Written on 31 July 2011

Flying instructors and examiners always have difficult decisions to make when a student or candidate starts to deviate from safe flying. If you take control too soon, you can be accused of not giving the pilot under test sufficient time to recognise and correct the situation. If you take control too late, you crash!

The long-awaited report on the 2009 Rio-Paris airbus disaster has just been published and, understandably, has attracted a lot of public interest. As an RAF pilot and examiner I was drawn to the statement in several newspapers that "…the cockpit crew did not realise the Airbus A330 had stalled, in spite of repeated warning signals in the cockpit." It was also reported, in the i  newspaperof 30 July, that neither of the pilots at the controls had received recent training in manual control at high level.

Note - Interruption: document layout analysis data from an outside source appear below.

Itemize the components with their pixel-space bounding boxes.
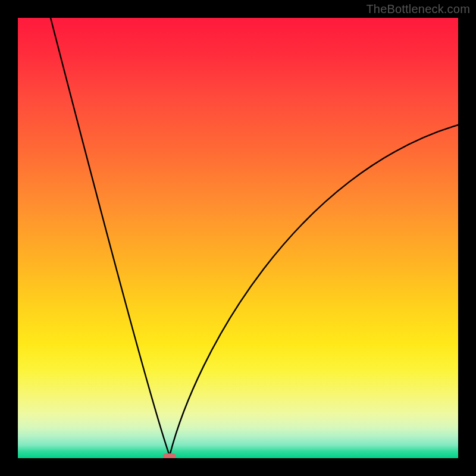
minimum-marker [163, 453, 176, 458]
bottleneck-curve [18, 18, 458, 458]
chart-frame: TheBottleneck.com [0, 0, 476, 476]
plot-area [18, 18, 458, 458]
watermark-text: TheBottleneck.com [366, 2, 470, 16]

I find it astonishing that neither of the A330 pilots at the controls apparently realised their aircraft was in a stall. Even if the flight instruments were misbehaving, the airframe buffet must surely have caused them to consider that the aircraft might be in a stall. Professional pilots know that there are several sorts of ‘stall’ and not all of them occur at low air speeds close to the ground. Unless there has been a change in stall recovery procedures since I stopped flying, the initial action, irrespective of whatever the flight instruments may or may not indicate, should always be to ‘unload’ the wings, that is to push the control column forward. Pulling it back, as allegedly the pilots of the Rio-Paris Airbus did, will only deepen the stall by increasing the wings' angle of attack, with a very high rate of descent the inevitable consequence.

That report triggered this Afterthought.

One very dark night at 31,000 feet between layers of clouds over the North Sea in the 1970s, I was flying in the right hand seat of a Victor K1 conducting an Instrument Rating Test (IRT) on a very experienced captain. IRTs were often practised in the Victor Flight Simulator but the actual test had to be conducted in the air and most of the flight had to be conducted manually, that is without using the auto-pilot. At one point, ATC instructed us to alter heading 40 degrees to port to avoid conflicting traffic. The candidate entered what should have been a routine turn with 30 degrees of bank. I put my hand on the four throttles waiting for him to request the normal 5% increase in thrust that was necessary to maintain speed and height in the turn. Not only did the candidate not ask for the power increase but he allowed the angle of bank to increase beyond 30 degrees and, at the same time, he let the aircraft’s nose drop. In other words we entered a descending left hand turn at an increasing bank angle with the speed increasing rapidly (the Victor was a very ‘slippery’ aircraft at high level). He made no response at all when I urgently called him to "check bank; check rate of descent". It was as though he had suddenly become paralysed into inaction. I took control of the aircraft as the bank increased beyond 45 degrees and had to recover the aircraft to straight and level flight without inducing a high speed stall (also known as an accelerated or ‘g’ stall). That required full power on all four engines and a very gentle pull up, not only to avoid stalling but to avoid the application of ‘rolling g’, which, to put it unscientifically, twists the airframe. During all this the navigator, doubtless speaking on behalf of all three rear crew members, asked on the intercom in an anxious voice, "What the Hell’s going on?"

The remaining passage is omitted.